Search term "checkbox": please copy every line of the records below that contains it.

• _Given records_:
=-=-=
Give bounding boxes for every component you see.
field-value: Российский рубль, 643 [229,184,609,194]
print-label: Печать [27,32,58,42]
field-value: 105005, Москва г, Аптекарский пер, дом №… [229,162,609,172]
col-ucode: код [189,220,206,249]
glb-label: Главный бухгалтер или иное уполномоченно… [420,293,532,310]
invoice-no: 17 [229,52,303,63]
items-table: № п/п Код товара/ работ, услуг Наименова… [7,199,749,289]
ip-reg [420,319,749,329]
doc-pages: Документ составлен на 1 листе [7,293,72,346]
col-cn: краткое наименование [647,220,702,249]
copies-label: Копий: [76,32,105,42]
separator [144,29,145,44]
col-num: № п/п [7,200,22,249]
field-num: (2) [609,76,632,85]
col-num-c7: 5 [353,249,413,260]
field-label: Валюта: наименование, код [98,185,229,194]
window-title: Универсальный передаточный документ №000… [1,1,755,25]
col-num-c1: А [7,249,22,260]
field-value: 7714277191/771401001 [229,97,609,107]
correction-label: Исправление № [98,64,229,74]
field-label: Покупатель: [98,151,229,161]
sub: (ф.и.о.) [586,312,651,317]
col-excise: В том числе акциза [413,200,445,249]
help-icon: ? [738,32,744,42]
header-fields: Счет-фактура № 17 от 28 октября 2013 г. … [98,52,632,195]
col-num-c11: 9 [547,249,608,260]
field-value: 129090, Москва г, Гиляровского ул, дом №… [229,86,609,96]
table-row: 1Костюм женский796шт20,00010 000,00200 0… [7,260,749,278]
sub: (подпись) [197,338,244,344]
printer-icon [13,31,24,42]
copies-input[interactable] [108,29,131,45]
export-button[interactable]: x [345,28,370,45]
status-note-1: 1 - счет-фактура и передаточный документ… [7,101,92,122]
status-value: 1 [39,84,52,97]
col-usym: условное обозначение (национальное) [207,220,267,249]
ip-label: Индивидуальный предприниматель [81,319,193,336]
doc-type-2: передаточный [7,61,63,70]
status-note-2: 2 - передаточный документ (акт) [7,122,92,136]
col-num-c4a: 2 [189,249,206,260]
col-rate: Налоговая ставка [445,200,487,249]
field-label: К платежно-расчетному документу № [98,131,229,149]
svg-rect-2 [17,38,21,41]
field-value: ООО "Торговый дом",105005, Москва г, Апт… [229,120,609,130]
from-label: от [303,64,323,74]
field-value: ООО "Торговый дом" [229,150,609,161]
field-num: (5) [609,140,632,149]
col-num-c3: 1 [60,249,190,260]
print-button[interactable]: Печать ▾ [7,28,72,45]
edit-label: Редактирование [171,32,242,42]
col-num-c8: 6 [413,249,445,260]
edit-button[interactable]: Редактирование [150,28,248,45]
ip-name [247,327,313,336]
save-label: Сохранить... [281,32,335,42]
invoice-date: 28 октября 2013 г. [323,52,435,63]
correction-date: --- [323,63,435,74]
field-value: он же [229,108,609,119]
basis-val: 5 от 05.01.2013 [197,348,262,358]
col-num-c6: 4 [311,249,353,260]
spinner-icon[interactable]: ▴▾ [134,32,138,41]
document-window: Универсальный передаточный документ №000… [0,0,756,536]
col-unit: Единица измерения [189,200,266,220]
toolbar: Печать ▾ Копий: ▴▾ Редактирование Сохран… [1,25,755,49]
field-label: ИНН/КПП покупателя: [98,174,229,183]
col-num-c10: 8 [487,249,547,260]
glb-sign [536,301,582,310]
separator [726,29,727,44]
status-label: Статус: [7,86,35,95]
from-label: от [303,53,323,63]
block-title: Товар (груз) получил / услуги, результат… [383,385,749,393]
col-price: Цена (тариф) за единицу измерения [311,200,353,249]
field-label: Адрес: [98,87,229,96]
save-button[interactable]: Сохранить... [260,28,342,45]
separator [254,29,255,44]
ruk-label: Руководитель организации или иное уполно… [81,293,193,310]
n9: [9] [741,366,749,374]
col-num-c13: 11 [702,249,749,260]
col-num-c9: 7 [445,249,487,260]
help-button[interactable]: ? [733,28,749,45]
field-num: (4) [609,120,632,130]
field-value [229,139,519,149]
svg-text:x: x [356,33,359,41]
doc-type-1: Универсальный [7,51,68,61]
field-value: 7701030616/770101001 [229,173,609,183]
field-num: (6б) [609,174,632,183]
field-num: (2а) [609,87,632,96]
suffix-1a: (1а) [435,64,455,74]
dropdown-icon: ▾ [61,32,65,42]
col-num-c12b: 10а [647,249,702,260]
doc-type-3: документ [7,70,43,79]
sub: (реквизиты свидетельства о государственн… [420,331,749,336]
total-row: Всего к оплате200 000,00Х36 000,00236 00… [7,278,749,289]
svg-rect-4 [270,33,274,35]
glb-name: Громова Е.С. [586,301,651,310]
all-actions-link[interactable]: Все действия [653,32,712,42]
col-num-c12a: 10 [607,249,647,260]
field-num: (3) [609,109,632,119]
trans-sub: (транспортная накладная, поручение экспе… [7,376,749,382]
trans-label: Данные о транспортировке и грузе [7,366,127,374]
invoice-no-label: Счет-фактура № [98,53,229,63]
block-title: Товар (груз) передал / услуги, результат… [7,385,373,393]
=-=-=
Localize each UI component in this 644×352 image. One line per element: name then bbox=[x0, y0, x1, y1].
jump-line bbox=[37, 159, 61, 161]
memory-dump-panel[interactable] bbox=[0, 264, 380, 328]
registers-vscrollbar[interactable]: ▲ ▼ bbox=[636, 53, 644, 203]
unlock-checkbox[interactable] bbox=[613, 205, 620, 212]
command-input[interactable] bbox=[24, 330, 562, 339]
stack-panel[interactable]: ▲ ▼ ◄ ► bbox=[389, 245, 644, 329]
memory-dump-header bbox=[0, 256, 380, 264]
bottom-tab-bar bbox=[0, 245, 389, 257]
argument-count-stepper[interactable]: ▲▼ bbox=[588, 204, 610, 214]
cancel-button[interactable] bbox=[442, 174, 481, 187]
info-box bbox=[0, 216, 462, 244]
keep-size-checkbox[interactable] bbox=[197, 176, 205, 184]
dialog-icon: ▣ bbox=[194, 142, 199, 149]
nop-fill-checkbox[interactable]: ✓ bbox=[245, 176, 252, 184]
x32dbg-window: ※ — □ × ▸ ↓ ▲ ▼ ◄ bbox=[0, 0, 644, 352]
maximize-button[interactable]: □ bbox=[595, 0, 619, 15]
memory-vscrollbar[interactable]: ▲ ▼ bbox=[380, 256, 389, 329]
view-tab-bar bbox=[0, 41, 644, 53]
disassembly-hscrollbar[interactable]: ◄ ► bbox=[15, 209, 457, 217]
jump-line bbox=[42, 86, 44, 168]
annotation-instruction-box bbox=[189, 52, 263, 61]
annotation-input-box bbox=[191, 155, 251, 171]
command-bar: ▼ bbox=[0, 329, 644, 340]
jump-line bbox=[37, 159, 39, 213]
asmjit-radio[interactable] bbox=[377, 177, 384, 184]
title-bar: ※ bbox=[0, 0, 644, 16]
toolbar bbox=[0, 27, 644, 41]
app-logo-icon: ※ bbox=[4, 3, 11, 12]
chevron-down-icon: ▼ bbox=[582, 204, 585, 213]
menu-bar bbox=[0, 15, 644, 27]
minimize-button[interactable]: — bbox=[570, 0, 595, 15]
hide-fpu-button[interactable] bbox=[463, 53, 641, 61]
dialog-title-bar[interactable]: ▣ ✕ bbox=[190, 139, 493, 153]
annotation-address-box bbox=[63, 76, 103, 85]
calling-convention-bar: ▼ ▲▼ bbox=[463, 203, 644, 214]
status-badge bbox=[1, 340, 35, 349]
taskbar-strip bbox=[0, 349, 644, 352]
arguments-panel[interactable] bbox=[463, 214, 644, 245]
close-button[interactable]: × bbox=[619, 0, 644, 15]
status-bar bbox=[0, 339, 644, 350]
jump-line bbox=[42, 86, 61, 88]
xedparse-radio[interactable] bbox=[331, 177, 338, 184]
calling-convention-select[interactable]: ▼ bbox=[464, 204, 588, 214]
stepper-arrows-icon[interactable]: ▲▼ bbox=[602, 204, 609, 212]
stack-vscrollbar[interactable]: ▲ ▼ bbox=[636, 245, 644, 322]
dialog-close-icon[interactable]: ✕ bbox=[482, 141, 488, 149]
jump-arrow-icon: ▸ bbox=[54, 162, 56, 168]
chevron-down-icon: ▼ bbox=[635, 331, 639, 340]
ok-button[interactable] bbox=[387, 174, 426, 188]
=-=-=
• _Response area_:
unlock-checkbox[interactable] bbox=[613, 205, 620, 212]
keep-size-checkbox[interactable] bbox=[197, 176, 205, 184]
nop-fill-checkbox[interactable]: ✓ bbox=[245, 176, 252, 184]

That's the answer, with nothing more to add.